In the records below, please retype word for word every line from the one containing "Here is an image. Is" through the final one, both included, and nothing else.

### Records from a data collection
□ □ □ □ □
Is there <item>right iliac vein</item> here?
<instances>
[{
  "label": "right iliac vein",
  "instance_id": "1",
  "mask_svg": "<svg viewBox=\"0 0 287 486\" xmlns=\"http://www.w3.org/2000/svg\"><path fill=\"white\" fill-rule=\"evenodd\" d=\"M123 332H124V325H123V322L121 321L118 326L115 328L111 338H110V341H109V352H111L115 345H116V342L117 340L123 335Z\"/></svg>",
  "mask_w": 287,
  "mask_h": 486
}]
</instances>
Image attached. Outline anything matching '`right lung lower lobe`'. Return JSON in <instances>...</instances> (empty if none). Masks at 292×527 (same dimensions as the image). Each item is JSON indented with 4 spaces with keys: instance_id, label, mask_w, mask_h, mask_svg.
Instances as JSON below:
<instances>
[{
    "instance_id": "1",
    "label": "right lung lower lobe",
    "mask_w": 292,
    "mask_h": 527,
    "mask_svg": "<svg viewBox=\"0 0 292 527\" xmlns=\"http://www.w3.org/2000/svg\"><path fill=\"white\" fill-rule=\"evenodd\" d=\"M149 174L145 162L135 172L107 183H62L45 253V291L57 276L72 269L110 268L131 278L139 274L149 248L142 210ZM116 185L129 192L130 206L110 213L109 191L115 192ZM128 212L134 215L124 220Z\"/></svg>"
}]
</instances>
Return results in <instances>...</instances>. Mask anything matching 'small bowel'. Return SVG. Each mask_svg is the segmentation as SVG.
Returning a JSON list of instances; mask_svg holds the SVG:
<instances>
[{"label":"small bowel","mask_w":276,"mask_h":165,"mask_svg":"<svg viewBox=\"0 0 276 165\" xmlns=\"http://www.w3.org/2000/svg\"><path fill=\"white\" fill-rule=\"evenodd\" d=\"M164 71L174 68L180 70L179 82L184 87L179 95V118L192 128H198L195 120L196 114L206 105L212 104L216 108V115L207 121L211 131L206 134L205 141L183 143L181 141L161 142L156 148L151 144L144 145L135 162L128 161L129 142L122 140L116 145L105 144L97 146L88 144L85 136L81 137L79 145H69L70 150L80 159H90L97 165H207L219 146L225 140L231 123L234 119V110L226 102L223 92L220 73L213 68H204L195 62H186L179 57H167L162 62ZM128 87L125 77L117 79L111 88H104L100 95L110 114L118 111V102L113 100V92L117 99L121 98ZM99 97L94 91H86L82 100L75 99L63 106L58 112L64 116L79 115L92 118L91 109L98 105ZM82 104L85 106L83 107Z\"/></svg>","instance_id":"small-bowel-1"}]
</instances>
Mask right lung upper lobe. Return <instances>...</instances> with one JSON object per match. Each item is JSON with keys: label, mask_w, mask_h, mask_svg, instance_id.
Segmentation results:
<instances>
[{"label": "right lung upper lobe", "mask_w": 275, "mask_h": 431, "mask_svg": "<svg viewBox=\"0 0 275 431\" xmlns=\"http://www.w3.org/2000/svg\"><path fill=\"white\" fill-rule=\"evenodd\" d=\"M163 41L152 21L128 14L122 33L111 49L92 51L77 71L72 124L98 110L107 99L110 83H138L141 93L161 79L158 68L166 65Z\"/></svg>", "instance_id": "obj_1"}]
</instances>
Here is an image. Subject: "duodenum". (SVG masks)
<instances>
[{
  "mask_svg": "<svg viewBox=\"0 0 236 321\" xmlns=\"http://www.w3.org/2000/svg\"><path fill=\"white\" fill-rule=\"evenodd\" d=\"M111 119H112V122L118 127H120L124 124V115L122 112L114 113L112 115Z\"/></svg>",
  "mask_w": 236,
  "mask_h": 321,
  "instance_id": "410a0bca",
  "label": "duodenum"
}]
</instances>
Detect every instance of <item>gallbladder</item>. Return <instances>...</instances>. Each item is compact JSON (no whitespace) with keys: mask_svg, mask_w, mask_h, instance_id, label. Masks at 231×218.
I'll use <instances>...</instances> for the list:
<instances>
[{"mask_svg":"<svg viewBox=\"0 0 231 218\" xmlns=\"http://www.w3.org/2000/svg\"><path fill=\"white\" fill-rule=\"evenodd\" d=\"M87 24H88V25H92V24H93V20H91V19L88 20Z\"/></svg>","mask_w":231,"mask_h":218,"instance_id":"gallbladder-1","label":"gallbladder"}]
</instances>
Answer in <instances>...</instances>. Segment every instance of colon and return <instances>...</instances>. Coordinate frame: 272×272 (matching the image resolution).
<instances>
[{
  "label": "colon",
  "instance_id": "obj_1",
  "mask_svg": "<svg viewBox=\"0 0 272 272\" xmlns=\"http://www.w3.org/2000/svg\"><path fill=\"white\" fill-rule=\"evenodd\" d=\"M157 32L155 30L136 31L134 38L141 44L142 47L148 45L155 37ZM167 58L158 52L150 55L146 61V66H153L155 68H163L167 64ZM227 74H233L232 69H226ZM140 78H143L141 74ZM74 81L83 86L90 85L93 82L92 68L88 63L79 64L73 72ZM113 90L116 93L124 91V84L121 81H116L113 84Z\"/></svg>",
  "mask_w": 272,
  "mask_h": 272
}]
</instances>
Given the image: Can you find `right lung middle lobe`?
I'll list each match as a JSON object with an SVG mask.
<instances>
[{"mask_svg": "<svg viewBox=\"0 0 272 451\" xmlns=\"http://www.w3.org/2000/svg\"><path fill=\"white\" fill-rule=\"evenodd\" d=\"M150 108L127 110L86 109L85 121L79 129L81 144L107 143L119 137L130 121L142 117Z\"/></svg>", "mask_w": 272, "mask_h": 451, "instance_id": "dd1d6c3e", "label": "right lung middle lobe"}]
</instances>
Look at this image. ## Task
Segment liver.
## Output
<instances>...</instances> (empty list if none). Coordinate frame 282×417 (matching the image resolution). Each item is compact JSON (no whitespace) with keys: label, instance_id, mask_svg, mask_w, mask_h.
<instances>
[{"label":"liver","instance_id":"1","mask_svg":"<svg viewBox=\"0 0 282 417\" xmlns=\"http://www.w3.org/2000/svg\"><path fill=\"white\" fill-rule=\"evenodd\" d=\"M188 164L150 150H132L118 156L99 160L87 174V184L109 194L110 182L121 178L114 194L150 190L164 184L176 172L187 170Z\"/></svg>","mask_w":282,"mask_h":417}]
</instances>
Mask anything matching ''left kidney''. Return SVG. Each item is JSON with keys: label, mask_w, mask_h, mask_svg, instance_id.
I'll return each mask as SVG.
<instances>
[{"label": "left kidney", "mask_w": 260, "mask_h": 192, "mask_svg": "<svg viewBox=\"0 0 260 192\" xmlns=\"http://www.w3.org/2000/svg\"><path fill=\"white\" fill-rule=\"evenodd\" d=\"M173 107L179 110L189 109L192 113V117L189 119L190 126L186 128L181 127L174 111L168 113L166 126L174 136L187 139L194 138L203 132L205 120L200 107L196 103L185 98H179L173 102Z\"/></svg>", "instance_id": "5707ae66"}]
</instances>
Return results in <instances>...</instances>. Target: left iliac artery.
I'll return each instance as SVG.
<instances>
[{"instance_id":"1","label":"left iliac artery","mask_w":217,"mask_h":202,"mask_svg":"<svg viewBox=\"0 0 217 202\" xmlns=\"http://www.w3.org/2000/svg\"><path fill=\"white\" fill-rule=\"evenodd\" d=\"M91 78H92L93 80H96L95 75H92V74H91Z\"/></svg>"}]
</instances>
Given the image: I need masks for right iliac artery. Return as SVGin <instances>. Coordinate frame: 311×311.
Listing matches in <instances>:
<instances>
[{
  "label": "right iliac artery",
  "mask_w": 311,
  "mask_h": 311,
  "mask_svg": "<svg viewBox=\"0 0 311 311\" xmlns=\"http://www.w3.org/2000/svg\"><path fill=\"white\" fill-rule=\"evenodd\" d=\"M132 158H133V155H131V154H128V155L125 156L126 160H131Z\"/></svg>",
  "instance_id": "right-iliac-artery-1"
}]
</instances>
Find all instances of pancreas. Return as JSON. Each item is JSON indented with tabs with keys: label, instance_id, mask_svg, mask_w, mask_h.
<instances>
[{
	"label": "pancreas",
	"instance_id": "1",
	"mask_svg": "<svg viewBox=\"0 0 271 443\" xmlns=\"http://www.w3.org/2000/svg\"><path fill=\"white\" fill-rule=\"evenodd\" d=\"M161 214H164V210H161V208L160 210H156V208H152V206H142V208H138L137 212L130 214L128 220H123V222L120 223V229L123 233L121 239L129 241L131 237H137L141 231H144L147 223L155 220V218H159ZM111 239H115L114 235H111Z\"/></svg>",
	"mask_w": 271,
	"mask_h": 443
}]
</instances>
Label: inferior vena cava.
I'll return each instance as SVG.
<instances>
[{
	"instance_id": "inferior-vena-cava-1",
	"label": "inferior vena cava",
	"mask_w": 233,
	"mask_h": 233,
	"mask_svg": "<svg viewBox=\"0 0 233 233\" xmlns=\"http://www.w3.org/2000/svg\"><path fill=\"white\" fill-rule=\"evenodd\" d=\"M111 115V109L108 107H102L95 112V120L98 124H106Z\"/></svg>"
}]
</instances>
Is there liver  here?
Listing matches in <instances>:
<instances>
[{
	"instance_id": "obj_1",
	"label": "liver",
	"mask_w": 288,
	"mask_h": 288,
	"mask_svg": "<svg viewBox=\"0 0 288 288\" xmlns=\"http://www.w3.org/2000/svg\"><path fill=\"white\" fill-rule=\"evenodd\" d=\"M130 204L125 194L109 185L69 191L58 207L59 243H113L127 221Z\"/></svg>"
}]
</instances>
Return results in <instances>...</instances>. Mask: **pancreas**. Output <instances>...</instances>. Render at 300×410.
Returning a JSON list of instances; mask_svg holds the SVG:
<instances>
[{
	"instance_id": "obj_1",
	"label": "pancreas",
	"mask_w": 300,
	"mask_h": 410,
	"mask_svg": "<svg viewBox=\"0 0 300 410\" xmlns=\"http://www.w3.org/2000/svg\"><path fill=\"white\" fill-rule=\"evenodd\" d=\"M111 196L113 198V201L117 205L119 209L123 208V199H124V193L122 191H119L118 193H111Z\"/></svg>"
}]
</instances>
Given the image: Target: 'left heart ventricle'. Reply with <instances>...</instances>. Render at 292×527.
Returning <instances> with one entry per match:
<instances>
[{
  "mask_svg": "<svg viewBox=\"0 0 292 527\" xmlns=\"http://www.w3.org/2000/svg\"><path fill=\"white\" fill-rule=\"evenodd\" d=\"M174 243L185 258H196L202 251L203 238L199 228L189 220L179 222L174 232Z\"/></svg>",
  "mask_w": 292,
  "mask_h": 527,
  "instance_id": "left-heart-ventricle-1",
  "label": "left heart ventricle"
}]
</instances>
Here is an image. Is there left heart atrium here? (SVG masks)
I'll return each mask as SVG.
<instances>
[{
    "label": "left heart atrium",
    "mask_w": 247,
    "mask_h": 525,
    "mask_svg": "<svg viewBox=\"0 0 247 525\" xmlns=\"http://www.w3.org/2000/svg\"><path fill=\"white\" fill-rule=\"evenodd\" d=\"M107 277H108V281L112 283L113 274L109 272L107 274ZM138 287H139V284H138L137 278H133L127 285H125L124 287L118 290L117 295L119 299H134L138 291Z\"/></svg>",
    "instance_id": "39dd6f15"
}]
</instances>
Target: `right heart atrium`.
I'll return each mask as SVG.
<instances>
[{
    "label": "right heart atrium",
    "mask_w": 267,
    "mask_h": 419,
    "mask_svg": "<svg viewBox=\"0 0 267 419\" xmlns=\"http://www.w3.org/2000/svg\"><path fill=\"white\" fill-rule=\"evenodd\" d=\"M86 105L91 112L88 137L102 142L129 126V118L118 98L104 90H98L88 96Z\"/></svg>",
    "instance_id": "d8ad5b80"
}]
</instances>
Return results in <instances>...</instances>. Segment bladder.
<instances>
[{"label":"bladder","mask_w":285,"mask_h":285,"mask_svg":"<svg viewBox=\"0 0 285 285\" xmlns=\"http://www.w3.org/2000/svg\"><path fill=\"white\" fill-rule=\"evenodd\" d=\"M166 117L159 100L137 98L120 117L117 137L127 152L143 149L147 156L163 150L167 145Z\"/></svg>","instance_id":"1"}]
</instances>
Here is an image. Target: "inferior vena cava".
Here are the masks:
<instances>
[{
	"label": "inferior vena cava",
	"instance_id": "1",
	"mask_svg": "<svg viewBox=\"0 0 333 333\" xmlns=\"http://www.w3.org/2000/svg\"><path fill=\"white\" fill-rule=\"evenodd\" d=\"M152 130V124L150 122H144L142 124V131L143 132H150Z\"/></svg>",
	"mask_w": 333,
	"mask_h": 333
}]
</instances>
□ □ □ □ □
### ANSWER TO THIS TASK
Here is an image. Is there left heart atrium here? (SVG masks)
I'll return each mask as SVG.
<instances>
[{
    "label": "left heart atrium",
    "mask_w": 247,
    "mask_h": 525,
    "mask_svg": "<svg viewBox=\"0 0 247 525\" xmlns=\"http://www.w3.org/2000/svg\"><path fill=\"white\" fill-rule=\"evenodd\" d=\"M107 277H108V281L112 283L113 274L109 272L107 274ZM138 287H139V284H138L137 278H133L127 285H125L124 287L118 290L117 295L119 299H134L138 291Z\"/></svg>",
    "instance_id": "39dd6f15"
}]
</instances>
Target: `right heart atrium`.
I'll return each mask as SVG.
<instances>
[{
    "label": "right heart atrium",
    "mask_w": 267,
    "mask_h": 419,
    "mask_svg": "<svg viewBox=\"0 0 267 419\" xmlns=\"http://www.w3.org/2000/svg\"><path fill=\"white\" fill-rule=\"evenodd\" d=\"M86 105L91 112L88 137L102 142L129 126V118L118 98L104 90H98L88 96Z\"/></svg>",
    "instance_id": "d8ad5b80"
}]
</instances>
Return results in <instances>...</instances>. Segment bladder.
<instances>
[{"label":"bladder","mask_w":285,"mask_h":285,"mask_svg":"<svg viewBox=\"0 0 285 285\" xmlns=\"http://www.w3.org/2000/svg\"><path fill=\"white\" fill-rule=\"evenodd\" d=\"M166 117L159 100L137 98L120 117L117 137L127 152L143 149L147 156L163 150L167 145Z\"/></svg>","instance_id":"1"}]
</instances>
Here is an image. Target: "inferior vena cava".
Here are the masks:
<instances>
[{
	"label": "inferior vena cava",
	"instance_id": "1",
	"mask_svg": "<svg viewBox=\"0 0 333 333\" xmlns=\"http://www.w3.org/2000/svg\"><path fill=\"white\" fill-rule=\"evenodd\" d=\"M152 130V124L150 122H144L142 124V131L143 132H150Z\"/></svg>",
	"mask_w": 333,
	"mask_h": 333
}]
</instances>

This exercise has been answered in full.